This is important to consider to prevent recursive queries from entering an infinite loop! In the recursive term, when gathering the employee hierarchy, the recursive query will stop executing when the manager_id is null (e.g., the CEO at the top of the org chart).

With the base case and the recursive term written, let's combine them into a recursive CTE. Our recursive CTE will have a name we can reference in the recursive term so that we can replace the [current employee] placeholder with the name of the CTE. The complete recursive query to gather the employee hierarchy would look like this:

WITH RECURSIVE employee_hierarchy AS ( -- Base case: select the starting employee SELECT id, name, manager_id FROM employees WHERE id = 1 -- employee id UNION ALL -- Recursive term: The recursion will stop when `manager_id` = NULL SELECT manager.id, manager.name, manager.manager_id FROM employees manager JOIN employee_hierarchy employee ON employee.manager_id = manager.id ) SELECT * FROM employee_hierarchy;

Column List

A CTE will return all the columns specified in its SELECT statement (in employee_hierarchy, it is id, name, and manager_id). But, we also have the option to explicitly define what columns CTEs return and their names—referred to as the column list. The names of columns can be changed by manually specifying each column after the CTE name in the WITH expression:

WITH RECURSIVE employee_hierarchy(employee_id, name, manager_id) AS ( SELECT id, name, manager_id ... query )

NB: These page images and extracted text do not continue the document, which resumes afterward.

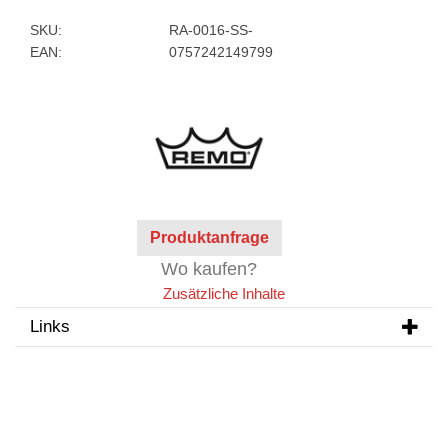
SKU:
RA-0016-SS-
EAN:
0757242149799
Produktanfrage
Wo kaufen?
Zusätzliche Inhalte
Links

We can additionally add columns to column lists to provide generated data. For example, if we want to sort employee_hierarchy by what level the employee is in the org chart, we can add a level column to the column list. The base case would start with level set to one. Then, each iteration of the recursive term would increment level by one. This would look like:

WITH RECURSIVE employee_hierarchy(id, name, manager_id, level) AS ( SELECT id, name, manager_id, 1 -- level starting at one FROM employees WHERE id = 1 UNION ALL SELECT manager.id, manager.name, manager.manager_id, level+1 -- increment level FROM employees manager JOIN employee_hierarchy employee ON employee.manager_id = manager.id ) SELECT * FROM employee_hierarchy ORDER BY level DESC; -- order by level

Optimizations

Up to this point, we've explored using a common table expression to break down queries into simple steps and recursive CTEs to query data from graph or tree-like data structures. The last use case we'll examine is how CTEs can help us optimize our SQL queries. In Improving DISTINCT Query Performance Up to 8,000x on PostgreSQL, we discussed how recursive CTEs can improve DISTINCT queries. This is one example of CTEs creatively optimizing queries and can be handy if you're running PostgreSQL yourself. However, TimescaleDB supports skip index scans without relying on CTEs.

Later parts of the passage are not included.